PULLMAN, Wash. — Washington State University has been awarded three Upward Bound grants totaling $3.3 million to provide educational services to school districts serving low-income, first-generation college youth.
“This is the first time we’ve applied,” said Alton Jamison, WSU associate vice president for educational development. “It’s a highly competitive grant…WSU finished in the top 10 percent of first-time applicants. I’m thrilled we got all three.”
WSU’s Pullman campus, WSU Spokane and WSU Tri-Cities will each receive $1.1 million over the five-year funding period. The schools will use the funding to help the different school districts within their coverage areas.

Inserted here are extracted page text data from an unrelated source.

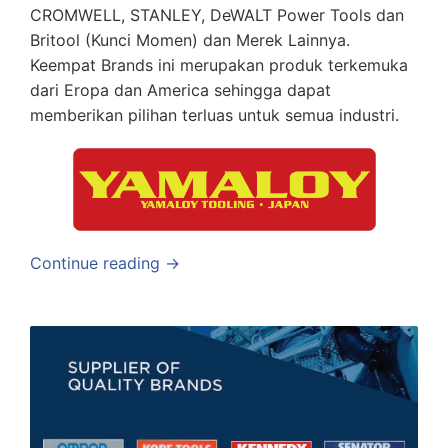
CROMWELL, STANLEY, DeWALT Power Tools dan
Britool (Kunci Momen) dan Merek Lainnya.
Keempat Brands ini merupakan produk terkemuka
dari Eropa dan America sehingga dapat
memberikan pilihan terluas untuk semua industri.
Continue reading →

The Pullman campus plans to work with the Okanogan and Omak school districts in Okanogan County. WSU Tri-Cities will partner with Mt. Adams and Yakima school districts, and White Swan and Eisenhower high schools in Yakima County and the Confederated Tribes of the Yakama Nation. WSU Spokane will work with Inchelium, Columbia, Mary Walker and Wellpinit high schools in Ferry and Stevens counties. Partners also include the Spokane Tribe and the Colville Confederated Tribes.
“I am very excited about this program that allows WSU to partner with the schools in the Upward Bound Project to provide the young people of Ferry and Stevens counties with educational services to enhance their opportunities for postsecondary education,” said Joan Menzies, WSU Spokane director of student services.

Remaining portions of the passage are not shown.